Il corteo di corso Risorgimento è realmente avvenuto, ma nel filmato il numero dei partecipanti è stato aumentato artificialmente. Il confronto con i video pubblicati dall’associazione mostra, infatti, persone replicate all’interno della stessa inquadratura.
Questo non ha impedito al video di essere dato in pasto ai social senza alcuna contestualizzazione, generando numerosi commenti e una polemica dai toni sempre più accesi. Al punto che gli amministratori del gruppo Facebook hanno infine deciso di rimuoverlo. Altri video della giornata sono tuttora disponibili sulla pagina dell’associazione.
Alla manifestazione, durata complessivamente un paio d’ore e organizzata per commemorare il martirio dell’imam Hussain, nipote del profeta Maometto e figura centrale dell’islam sciita, hanno partecipato circa cento persone, in gran parte appartenenti alla comunità pakistana presente sul territorio.
Il corteo, infatti, si svolge a Novara da almeno tre anni.

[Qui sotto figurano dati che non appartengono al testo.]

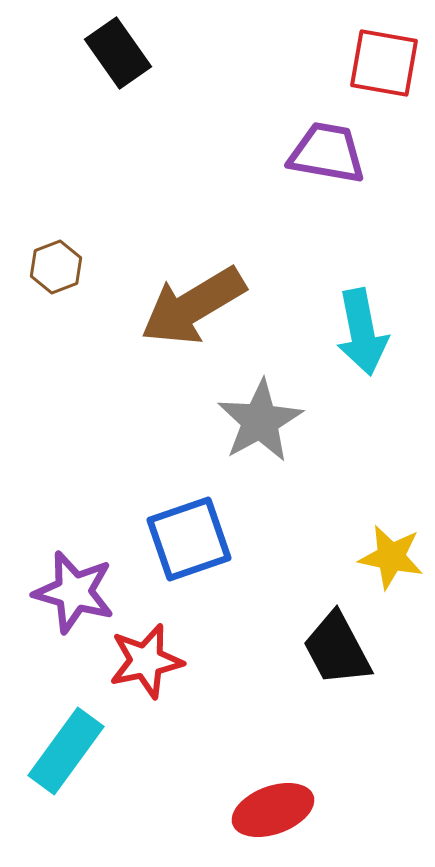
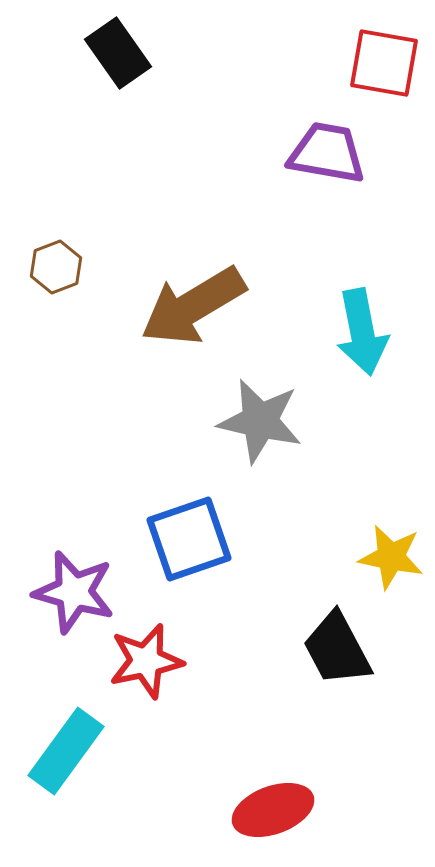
gray star: rotated 30 degrees counterclockwise
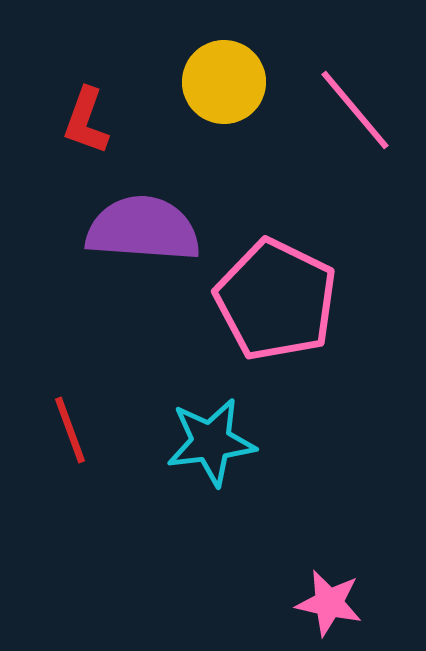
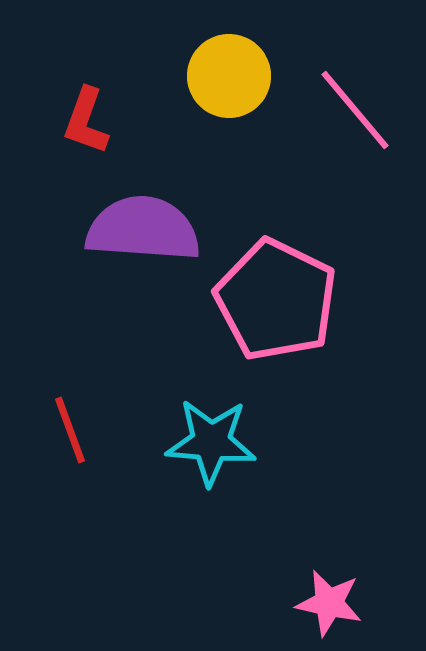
yellow circle: moved 5 px right, 6 px up
cyan star: rotated 12 degrees clockwise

Nelle precedenti edizioni aveva interessato corso Cavour, mentre quest’anno il percorso si è sviluppato tra corso Risorgimento e via Pernati. La manifestazione è stata autorizzata dalla Questura e il passaggio dei partecipanti è stato accompagnato da un’ordinanza della Polizia locale per la chiusura temporanea della via.

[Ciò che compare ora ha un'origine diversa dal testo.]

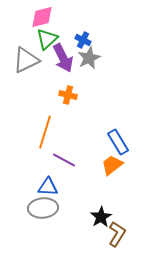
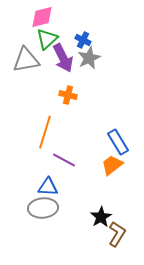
gray triangle: rotated 16 degrees clockwise
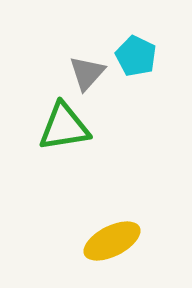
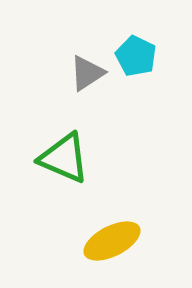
gray triangle: rotated 15 degrees clockwise
green triangle: moved 31 px down; rotated 32 degrees clockwise
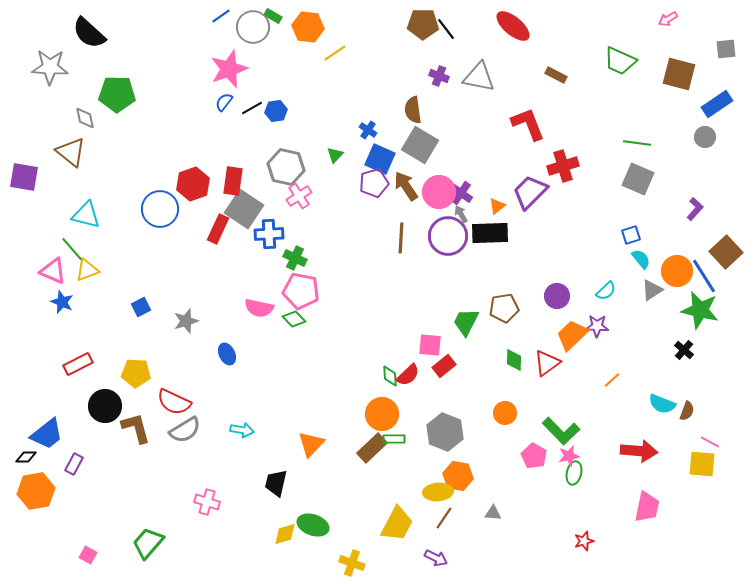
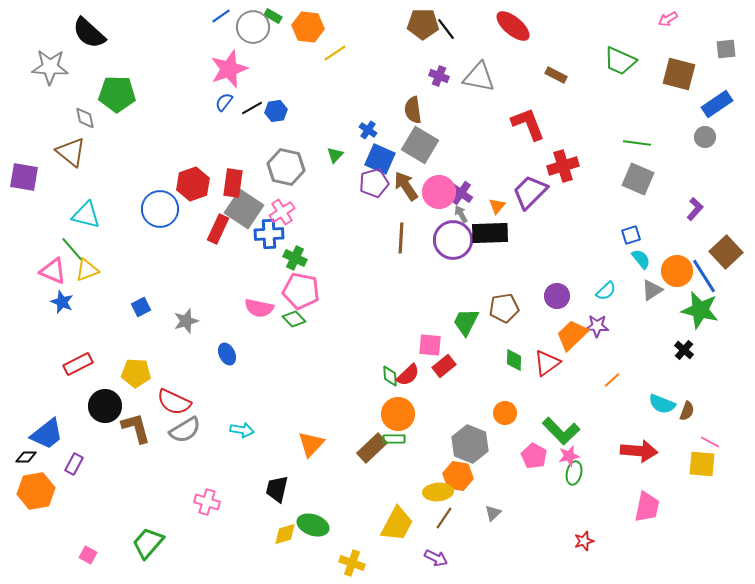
red rectangle at (233, 181): moved 2 px down
pink cross at (299, 196): moved 17 px left, 16 px down
orange triangle at (497, 206): rotated 12 degrees counterclockwise
purple circle at (448, 236): moved 5 px right, 4 px down
orange circle at (382, 414): moved 16 px right
gray hexagon at (445, 432): moved 25 px right, 12 px down
black trapezoid at (276, 483): moved 1 px right, 6 px down
gray triangle at (493, 513): rotated 48 degrees counterclockwise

A dare ulteriore forza alla polemica sono stati soprattutto alcuni esponenti di Futuro Nazionale. Da lì si è sviluppata una lunga sequenza di interventi contro l’amministrazione comunale guidata dal sindaco leghista Alessandro Canelli, contro la sinistra e a favore della cosiddetta “remigrazione”. Non sono mancati alcuni commenti in difesa della libertà di culto e del diritto della comunità sciita a manifestare, ma sono rimasti minoritari nel dibattito.
Il dato concreto, tuttavia, è che il corteo del 16 agosto non rappresentava né una novità né un’iniziativa estemporanea: era la terza edizione di una manifestazione religiosa organizzata nel rispetto delle procedure previste. Con le stesse modalità con cui, nel corso dell’anno, altre comunità presenti sul territorio novarese – da quella indiana sikh a quella albanese – promuovono celebrazioni e appuntamenti pubblici.
Nessuna contestazione, per quanto risulta, aveva accompagnato lo svolgimento della manifestazione. Il “caso” è nato soltanto dopo la diffusione del video: ancora una volta, più nelle bacheche dei social che nelle strade della città.